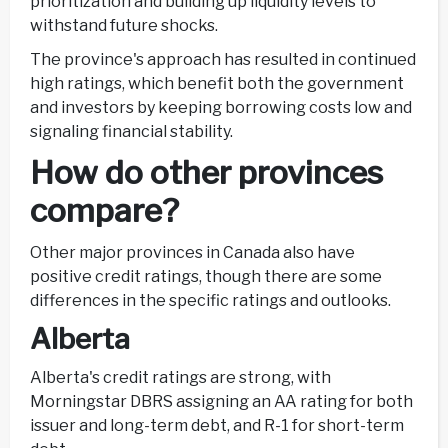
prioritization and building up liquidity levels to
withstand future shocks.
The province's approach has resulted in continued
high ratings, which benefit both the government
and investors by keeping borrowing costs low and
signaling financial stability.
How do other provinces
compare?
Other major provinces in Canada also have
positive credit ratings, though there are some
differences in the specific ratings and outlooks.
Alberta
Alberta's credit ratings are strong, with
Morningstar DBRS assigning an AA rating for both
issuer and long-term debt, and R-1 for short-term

····················

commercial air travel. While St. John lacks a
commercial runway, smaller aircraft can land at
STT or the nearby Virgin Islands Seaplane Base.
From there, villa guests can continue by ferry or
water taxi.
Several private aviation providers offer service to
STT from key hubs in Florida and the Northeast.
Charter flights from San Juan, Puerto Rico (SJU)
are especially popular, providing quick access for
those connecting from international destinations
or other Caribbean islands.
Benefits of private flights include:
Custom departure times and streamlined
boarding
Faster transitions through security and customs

····················

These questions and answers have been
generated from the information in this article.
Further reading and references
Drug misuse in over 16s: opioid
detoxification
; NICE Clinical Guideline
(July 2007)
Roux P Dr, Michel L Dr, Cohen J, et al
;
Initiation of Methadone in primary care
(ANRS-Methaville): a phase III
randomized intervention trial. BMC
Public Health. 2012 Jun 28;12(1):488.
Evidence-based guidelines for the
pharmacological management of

····················

Return every line of the listing that has the word "Alberta" in it.

* [FINISHED EXERCISE]:
Alberta
Alberta's credit ratings are strong, with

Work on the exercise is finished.